También cabe suponer que los nuevos textiles empleados en la tapicería de butacas y palcos pueden ejercer alguna influencia sobre el sonido. En efecto, se ha repetido hasta el cansancio la palabra “ignífugo” referida a los nuevos textiles como una de sus principales virtudes. Sin embargo, lo que permanece hasta ahora en el más absoluto de los secretos es en qué medida pueden haber afectado esas telas a la famosa acústica del Teatro.

En cuanto al viejo telón, sobre cuyo destino hubo infinitas polémicas, se hallaba recogido a ambos lados del escenario, ajado y desvaído, de acuerdo con el criterio de que se lo mostraría únicamente en “grandes ocasiones”. De modo que sólo nos quedan nuestros propios oídos y nuestras propias sensaciones que son las que nos están indicando que hay algo de la magia del teatro que se ha perdido.

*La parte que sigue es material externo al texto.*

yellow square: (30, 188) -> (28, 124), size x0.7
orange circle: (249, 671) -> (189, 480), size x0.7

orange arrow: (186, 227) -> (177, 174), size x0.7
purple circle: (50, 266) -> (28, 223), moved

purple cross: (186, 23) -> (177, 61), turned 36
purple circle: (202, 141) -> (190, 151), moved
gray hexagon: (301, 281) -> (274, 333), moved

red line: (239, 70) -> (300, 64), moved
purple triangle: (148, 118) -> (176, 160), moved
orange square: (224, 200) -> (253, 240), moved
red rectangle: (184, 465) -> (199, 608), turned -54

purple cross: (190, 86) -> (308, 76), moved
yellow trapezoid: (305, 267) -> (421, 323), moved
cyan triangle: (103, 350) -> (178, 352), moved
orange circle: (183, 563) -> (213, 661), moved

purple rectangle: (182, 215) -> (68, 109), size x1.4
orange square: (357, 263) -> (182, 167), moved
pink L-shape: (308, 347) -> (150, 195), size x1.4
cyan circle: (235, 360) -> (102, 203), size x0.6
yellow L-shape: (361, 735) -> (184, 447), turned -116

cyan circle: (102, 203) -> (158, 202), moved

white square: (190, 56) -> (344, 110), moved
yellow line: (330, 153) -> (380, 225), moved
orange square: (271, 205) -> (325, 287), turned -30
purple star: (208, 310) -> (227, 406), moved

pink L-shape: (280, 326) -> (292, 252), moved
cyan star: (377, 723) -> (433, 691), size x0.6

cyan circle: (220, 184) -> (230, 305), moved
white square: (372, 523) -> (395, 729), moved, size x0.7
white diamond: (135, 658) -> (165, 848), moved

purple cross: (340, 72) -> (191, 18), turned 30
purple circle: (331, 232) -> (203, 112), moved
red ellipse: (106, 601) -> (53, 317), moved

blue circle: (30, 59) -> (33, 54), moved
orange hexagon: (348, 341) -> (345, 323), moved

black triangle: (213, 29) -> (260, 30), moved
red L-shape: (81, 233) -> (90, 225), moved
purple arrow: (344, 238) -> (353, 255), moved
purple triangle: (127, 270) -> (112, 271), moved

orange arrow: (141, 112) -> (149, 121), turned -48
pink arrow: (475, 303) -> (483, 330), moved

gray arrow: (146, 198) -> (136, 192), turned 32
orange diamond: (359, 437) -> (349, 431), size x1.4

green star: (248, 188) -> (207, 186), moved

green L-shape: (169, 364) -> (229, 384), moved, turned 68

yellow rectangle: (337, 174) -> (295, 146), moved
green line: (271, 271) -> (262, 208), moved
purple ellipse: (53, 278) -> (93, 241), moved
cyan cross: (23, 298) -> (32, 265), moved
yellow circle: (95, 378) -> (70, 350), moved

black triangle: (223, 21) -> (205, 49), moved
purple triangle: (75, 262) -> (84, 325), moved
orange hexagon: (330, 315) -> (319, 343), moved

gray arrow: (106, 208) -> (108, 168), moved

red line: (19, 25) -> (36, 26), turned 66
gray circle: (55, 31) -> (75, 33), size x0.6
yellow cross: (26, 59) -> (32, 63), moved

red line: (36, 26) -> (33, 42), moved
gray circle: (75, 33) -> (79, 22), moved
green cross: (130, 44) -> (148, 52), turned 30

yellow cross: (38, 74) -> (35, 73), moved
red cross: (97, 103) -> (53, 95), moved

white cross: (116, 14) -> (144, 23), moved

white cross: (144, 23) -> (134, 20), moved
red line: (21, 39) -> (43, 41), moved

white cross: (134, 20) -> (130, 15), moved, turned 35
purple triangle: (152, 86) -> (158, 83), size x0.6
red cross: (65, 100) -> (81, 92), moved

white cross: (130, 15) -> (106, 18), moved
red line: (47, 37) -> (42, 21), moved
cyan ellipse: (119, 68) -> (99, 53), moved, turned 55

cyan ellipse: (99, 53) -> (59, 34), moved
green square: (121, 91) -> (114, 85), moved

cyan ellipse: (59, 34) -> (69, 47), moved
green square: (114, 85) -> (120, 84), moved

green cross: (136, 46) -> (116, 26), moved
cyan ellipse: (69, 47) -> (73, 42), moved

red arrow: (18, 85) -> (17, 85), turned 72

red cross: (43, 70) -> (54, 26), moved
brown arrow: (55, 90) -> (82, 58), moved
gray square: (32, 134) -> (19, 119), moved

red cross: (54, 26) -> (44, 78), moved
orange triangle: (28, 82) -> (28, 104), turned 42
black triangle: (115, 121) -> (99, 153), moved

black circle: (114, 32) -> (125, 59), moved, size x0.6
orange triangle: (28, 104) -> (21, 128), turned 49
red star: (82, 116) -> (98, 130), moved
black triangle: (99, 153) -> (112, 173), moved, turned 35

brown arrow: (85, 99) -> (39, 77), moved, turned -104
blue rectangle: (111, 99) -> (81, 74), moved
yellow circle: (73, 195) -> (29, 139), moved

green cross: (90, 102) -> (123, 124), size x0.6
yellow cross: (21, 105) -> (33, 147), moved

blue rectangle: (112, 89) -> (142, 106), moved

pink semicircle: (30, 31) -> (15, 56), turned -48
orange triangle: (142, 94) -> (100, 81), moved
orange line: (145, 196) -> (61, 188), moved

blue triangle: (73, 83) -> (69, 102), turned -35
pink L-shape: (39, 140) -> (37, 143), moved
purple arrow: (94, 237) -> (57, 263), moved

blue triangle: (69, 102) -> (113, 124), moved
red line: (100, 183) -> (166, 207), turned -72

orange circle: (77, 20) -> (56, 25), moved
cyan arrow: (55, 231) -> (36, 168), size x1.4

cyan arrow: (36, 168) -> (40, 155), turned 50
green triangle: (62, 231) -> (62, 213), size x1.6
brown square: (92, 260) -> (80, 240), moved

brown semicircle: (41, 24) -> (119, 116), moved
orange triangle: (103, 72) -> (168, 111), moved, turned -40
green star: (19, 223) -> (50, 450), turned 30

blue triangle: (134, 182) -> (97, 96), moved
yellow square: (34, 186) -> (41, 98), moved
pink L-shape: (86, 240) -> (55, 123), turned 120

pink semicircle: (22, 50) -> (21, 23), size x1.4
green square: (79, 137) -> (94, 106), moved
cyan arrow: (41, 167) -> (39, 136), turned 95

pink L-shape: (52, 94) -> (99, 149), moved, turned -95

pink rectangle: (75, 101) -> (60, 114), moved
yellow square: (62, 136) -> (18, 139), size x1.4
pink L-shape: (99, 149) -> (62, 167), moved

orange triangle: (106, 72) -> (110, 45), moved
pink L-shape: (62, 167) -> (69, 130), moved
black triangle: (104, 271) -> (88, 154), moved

Y no sabemos si esa pérdida es o no irreparable.

De manera que, sumergidos en el brillo de los dorados, esos dorados que no se sabe (por ahora) si los especialistas en restauración los aprueban o si, por el contrario, se espantan al comprender que se han repintado los estucos con otra capa de pintura y que se ha abusado de los beiges que es un color –preciso es reconocerlo- que adora la gente “con estilo” no podíamos dejar de pensar en el costo de tanto resplandor.

Y nos referimos al costo económico, pero sobre todo, humano.

Sobre el primero (el económico) debe decirse que resulta incalculable desde que no se han hecho transparentes las cifras pagadas a los adjudicatario de las obras.

Pero más doloroso resulta pensar en los recursos humanos perdidos.

Gran parte del personal artístico y técnico del teatro fue eliminado a través de despidos, o trasladado a otras áreas del gobierno de la ciudad, como hospitales, a pesar de su formación específica durante largos años en el mismo teatro.

Otros no soportaron la inestabilidad, la incertidumbre que los acompañó durante los últimos años de este largo y duro proceso y acabaron con crisis depresivas y, en algunos casos, con infartos que los llevaron a la muerte.

Estas reflexiones surgían, inevitables, mientras el maestro Carlos Vieu, la orquesta y el coro se esforzaban por brindar una correcta interpretación de la Novena Sinfonía de Beethoven que, a pesar de la entrega y el amor puestos por los artistas, no pudo superar los problemas ya señalados en cuanto a desajustes, desbalance de los sonidos y alteración de la acústica.

No resultaba difícil sentirse invadido por la emoción que transmitían las voces que entonaban la Oda a la Alegría, en particular cuando quienes la cantaban eran artistas de la enorme valía de Paula Almerares, Alejandra Malvino, Enrique Folger y Leonardo Estévez.

Pero al pensar en la improvisación, en la ligereza, en la ausencia de conocimientos específicos en materia de restauración de monumentos de enorme importancia y renombre internacional (como es el caso del Teatro Colón) que se han puesto de manifiesto en esta ocasión, es inevitable sospechar que todo ésto no es más que la consecuencia inevitable de la aplicación de pautas culturales que privilegian el éxito político por encima de los valores artísticos y del patrimonio histórico de nuestro país.